A big part of his legacy will be his outreach to students. One of the ways he’s done this is by asking PGMC’s board to create a fund that will help with scholarships for upcoming LGBTQ+ conductors.

This outreach was through the Youth Engagement Program, which started with PGMC performing for students at the school Buches taught at in 2014. According to PGMC’s website, it has since “reached over 13,000 students at dozens of local high schools and universities,” through outreach concerts.

“Up until COVID, we’ve done it monthly. [We] went to one school every month doing a concert, a youth engagement concert, which is really important for the students to see an LGBTQ person in front of them. We still do that, but it’s not as frequent right now because we’re still getting back after COVID,” Buches said.

Seeing the impact the chorus has on students is among his favorite memories with PGMC, on par with performing at Carnegie Hall. This is doubly true in places where being LGBTQ+ is not as widely accepted. Buches expressed excitement that the chorus will be performing at schools in Bucks County during June after being disinvited last year. He added that he wished he’d been able to organize a central Pennsylvania tour for the same reason.

“Making music was one thing, and I think that’s why we’re there,” he said. “But making music to make change in society, that is the most important thing. And I think that’s what I’ll always hold as part of the main thing [of] what I’ve done for the past 20 years.”

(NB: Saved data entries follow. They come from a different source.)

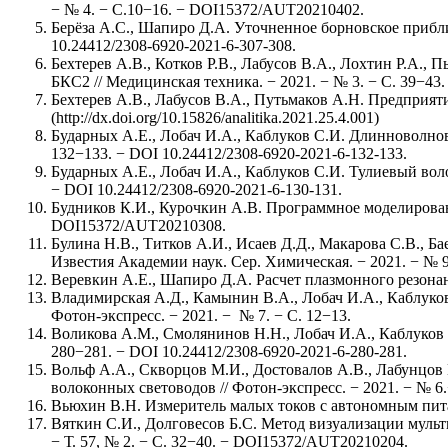
− № 4. − С.10−16. − DOI15372/AUT20210402.
Берёза А.С., Шапиро Д.А. Уточненное борновское прибли
10.24412/2308-6920-2021-6-307-308.
Бехтерев А.В., Котков Р.В., Лабусов В.А., Лохтин Р.А
БКС2 // Медицинская техника. − 2021. − № 3. − С. 39−43.
Бехтерев А.В., Лабусов В.А., Путьмаков А.Н. Предприятию
(http://dx.doi.org/10.15826/analitika.2021.25.4.001)
Бударных А.Е., Лобач И.А., Каблуков С.И. Длинноволнов
132−133. − DOI 10.24412/2308-6920-2021-6-132-133.
Бударных А.Е., Лобач И.А., Каблуков С.И. Тулиевый вол
− DOI 10.24412/2308-6920-2021-6-130-131.
Будников К.И., Курочкин А.В. Программное моделирование
DOI15372/AUT20210308.
Булина Н.В., Титков А.И., Исаев Д.Д., Макарова С.В., Б
Известия Академии наук. Сер. Химическая. − 2021. − № 9
Веревкин А.Е., Шапиро Д.А. Расчет плазмонного резонанс
Владимирская А.Д., Камынин В.А., Лобач И.А., Каблуко
Фотон-экспресс. − 2021. − № 7. − С. 12−13.
Воликова А.М., Смолянинов Н.Н., Лобач И.А., Каблуков 
280−281. − DOI 10.24412/2308-6920-2021-6-280-281.
Вольф А.А., Скворцов М.И., Достовалов А.В., Лабунцов 
волоконных световодов // Фотон-экспресс. − 2021. − № 6.
Вьюхин В.Н. Измеритель малых токов с автономным питан
Вяткин С.И., Долговесов Б.С. Метод визуализации муль
− Т. 57, № 2. − С. 32−40. − DOI15372/AUT20210204.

Next steps for Buches and PGMC 

Although his final performances are coming up soon, Buches will be staying on as artistic director until July 31. This is so he can take PGMC to the GALA Choruses Festival in Minneapolis.

But after that, he says he’s “gonna just take a breath for a moment.”

“After 20 years of doing this job, which is a rare thing, it’s an identity that I sort of had to mourn for a little bit just because it is the case in how to move forward and figure out what I’m going to do,” Buches said. “But I’m looking forward to more future endeavors. I’m going to take a breath and see where things lie.”

As for PGMC, they will have an interim artistic director for a year before starting the process to hire a new one. So far, an interim director has not been announced.